Quello che è peggio, in due anni, Obama ha frantumato il blocco elettorale che lo aveva portato alla Casa Bianca, perdendo per strada i liberal, i conservatori democratici, i giovani, i professionisti, gli indipendenti. L’unico gruppo che gli è rimasto fedele con percentuali plebiscitarie è quello degli afroamericani, cosa che gli permette di blindare la sua candidatura contro ogni tentazione di primarie democratiche, ma non certo di garantirsi la rielezione. Obama è certamente consapevole delle molte difficoltà e dal suo staff, già trapela la strategia per contrastare questa fase di declino. Valery Jarret, uno dei top adviser di Obama ha raccontato a "Meet the Press" che nel 2011 il presidente intende viaggiare di più per l’America, recuperare la presa sulla gente e che quello di cui ha più sofferto in questi due anni è stato passare ogni ora del suo tempo a Washington, con il rischio di perdere il contatto con il paese e di essere raffigurato proprio come uno di quei burocrati inamovibili che erano stati il suo bersaglio in campagna elettorale. Insomma il 2011 di Obama sarà «on the road» come scrive Politico.com.
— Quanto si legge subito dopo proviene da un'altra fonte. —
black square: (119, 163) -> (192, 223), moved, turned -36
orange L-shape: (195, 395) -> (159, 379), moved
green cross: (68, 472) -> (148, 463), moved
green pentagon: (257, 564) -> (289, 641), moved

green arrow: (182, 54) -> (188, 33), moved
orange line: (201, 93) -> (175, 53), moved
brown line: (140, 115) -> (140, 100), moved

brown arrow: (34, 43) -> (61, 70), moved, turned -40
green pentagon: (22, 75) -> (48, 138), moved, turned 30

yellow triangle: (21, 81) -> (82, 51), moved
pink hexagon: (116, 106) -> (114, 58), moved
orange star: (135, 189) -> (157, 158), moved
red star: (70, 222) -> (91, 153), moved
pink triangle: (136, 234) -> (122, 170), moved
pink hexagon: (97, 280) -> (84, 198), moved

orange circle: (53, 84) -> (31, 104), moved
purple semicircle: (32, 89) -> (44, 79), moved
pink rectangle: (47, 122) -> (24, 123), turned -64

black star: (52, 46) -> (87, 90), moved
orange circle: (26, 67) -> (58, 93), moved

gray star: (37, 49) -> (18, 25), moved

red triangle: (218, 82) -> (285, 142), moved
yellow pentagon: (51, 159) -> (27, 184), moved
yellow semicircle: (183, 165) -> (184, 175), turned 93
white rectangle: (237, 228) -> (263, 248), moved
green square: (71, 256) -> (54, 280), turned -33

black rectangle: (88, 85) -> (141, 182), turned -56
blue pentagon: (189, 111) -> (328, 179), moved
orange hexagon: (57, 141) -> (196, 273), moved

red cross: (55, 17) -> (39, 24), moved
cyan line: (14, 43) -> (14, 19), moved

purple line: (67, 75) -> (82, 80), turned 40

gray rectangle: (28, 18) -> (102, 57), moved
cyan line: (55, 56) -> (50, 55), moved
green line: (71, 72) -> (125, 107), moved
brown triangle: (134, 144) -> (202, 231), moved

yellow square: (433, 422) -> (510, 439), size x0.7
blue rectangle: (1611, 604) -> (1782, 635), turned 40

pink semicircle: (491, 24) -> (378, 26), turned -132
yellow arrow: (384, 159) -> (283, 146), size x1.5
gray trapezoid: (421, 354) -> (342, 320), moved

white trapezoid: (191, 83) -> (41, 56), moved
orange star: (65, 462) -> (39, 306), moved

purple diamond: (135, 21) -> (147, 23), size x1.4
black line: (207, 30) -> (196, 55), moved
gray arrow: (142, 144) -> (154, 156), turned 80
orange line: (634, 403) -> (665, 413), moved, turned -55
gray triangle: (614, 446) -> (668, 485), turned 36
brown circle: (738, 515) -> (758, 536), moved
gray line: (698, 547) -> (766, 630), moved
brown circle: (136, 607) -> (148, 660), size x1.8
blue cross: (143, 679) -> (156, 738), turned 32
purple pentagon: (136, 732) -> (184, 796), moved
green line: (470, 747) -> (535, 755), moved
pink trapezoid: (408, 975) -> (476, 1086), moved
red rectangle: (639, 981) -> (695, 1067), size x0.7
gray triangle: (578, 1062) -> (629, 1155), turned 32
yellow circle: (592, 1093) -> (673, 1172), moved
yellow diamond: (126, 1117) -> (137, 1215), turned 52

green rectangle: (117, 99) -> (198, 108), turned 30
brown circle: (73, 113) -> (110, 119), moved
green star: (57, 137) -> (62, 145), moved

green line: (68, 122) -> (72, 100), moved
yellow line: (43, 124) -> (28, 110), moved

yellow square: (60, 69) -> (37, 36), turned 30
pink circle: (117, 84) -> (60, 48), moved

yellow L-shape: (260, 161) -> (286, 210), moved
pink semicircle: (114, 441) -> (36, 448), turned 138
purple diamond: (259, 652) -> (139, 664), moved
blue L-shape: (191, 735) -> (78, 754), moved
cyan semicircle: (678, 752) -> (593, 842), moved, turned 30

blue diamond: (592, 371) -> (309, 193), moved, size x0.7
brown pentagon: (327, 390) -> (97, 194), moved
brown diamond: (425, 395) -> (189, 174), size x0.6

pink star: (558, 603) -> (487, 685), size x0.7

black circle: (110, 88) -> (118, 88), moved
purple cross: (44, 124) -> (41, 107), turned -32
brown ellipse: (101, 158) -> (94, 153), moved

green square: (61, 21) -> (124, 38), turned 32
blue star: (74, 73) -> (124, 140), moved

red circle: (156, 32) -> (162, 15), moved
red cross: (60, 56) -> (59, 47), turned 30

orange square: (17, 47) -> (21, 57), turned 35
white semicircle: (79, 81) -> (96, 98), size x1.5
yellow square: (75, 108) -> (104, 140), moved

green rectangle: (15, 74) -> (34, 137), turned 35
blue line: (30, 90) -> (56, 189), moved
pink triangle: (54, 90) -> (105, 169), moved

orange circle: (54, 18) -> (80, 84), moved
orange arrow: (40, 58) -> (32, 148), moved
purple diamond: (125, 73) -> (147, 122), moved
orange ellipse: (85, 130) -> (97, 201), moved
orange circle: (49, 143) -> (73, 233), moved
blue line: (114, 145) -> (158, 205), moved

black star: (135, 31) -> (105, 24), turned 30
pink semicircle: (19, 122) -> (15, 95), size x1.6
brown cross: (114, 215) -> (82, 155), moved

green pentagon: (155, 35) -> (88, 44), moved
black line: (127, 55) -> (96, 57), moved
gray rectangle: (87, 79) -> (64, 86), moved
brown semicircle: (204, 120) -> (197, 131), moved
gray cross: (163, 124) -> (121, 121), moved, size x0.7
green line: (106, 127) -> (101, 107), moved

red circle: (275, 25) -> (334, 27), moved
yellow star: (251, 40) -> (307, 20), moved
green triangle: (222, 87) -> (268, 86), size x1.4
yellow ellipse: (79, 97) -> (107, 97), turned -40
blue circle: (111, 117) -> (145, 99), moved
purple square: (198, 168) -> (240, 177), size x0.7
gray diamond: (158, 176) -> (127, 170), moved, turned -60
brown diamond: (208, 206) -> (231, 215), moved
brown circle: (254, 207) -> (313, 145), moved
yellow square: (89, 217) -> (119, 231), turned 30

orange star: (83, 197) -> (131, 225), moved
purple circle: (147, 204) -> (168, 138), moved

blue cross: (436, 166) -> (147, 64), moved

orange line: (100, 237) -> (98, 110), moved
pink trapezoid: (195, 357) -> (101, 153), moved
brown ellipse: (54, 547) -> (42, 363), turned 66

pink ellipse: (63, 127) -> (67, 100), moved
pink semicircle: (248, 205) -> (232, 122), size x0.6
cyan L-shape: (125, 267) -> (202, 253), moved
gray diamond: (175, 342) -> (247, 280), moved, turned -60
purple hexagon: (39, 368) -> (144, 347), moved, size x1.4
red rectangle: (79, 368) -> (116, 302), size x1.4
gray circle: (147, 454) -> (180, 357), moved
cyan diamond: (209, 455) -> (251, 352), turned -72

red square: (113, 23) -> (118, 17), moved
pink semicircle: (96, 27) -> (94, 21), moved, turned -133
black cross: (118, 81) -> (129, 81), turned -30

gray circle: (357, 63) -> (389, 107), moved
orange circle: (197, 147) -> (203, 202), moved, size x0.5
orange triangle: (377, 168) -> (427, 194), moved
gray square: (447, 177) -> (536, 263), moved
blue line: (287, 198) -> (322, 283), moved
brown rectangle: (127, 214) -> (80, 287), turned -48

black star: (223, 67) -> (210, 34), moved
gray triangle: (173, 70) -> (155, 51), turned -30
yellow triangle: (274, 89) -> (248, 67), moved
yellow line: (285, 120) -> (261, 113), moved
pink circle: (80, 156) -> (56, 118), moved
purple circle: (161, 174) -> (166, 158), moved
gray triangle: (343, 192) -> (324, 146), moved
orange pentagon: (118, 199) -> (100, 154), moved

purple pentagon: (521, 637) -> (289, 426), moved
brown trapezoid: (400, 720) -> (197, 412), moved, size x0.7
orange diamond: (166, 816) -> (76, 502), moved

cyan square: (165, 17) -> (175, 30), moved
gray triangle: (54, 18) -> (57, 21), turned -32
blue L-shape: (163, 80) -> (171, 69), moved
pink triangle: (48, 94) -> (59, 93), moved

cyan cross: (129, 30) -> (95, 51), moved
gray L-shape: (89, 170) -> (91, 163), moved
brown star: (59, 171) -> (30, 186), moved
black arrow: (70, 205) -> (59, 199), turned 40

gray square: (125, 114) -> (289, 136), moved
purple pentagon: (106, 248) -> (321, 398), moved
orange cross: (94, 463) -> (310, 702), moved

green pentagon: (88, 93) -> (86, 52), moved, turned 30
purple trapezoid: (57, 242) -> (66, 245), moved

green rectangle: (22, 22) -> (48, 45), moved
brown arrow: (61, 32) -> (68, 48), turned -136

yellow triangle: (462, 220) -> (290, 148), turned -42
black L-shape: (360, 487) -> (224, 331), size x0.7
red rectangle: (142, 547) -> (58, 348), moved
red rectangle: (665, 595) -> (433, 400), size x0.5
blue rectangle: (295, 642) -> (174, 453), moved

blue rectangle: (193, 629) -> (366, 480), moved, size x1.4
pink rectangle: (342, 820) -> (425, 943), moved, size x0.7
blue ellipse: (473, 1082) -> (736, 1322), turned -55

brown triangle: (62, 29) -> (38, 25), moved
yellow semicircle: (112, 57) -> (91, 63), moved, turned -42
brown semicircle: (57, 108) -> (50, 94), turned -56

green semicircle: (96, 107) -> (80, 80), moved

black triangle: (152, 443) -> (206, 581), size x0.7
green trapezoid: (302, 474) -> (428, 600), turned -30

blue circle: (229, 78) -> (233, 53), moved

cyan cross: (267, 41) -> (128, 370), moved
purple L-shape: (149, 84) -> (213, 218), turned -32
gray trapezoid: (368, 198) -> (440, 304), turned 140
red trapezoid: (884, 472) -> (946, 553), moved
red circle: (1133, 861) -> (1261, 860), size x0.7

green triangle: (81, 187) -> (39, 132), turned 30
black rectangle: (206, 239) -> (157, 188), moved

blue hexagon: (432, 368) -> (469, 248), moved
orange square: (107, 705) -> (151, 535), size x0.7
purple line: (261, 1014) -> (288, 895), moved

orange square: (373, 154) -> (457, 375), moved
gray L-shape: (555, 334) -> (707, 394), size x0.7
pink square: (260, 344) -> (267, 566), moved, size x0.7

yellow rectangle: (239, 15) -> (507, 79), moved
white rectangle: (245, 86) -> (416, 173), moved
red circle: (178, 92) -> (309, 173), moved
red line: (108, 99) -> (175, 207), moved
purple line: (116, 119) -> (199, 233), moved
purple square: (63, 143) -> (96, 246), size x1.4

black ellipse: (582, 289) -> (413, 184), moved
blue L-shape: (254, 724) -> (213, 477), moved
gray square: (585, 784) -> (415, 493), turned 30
In questo senso sembra che Obama si stia convincendo ad una mossa insolita e rischiosa: aprire il comitato per la rielezione nella sua Chicago piuttosto che a Washington. Sarà un modo per tenere separate le asprezze della campagna elet-torale e del contrasto dei repubblicani sul territorio con la necessità del compromesso e del dialogo con i repubblicani al Congresso. Obama non può arrivare alle presidenziali con il budget fuori controllo, il fisco non riformato e la disoccupazione a due cifre e per evitarlo ha bisogno di una mano dal Gop, anche a costo di pagare prezzi molto alti come nel caso dell’accordo sui tagli fiscali dell’era Bush.
A parte l’intricata questione afghana e il compimento del ritiro dall’Iraq, non ci sarà molto spazio per la politica estera nel 2011 di Obama. Figuriamoci per l’Europa o per l’Italia. L’unico dossier targato Roma che potrebbe arrivare sulla scrivania dello studio ovale è quello per la sostituzione dell’ambasciatore David Thorne, indebolito dalle rivelazioni di Wikileaks. E se Obama sentirà parlare di italiani nel prossimo anno è più probabile che si tratti di Chris Christie, l’esplosivo italo americano governatore del New jersey e una delle possibili sorprese tra gli sfidanti repubblicani, piuttosto che di Silvio Berlusconi.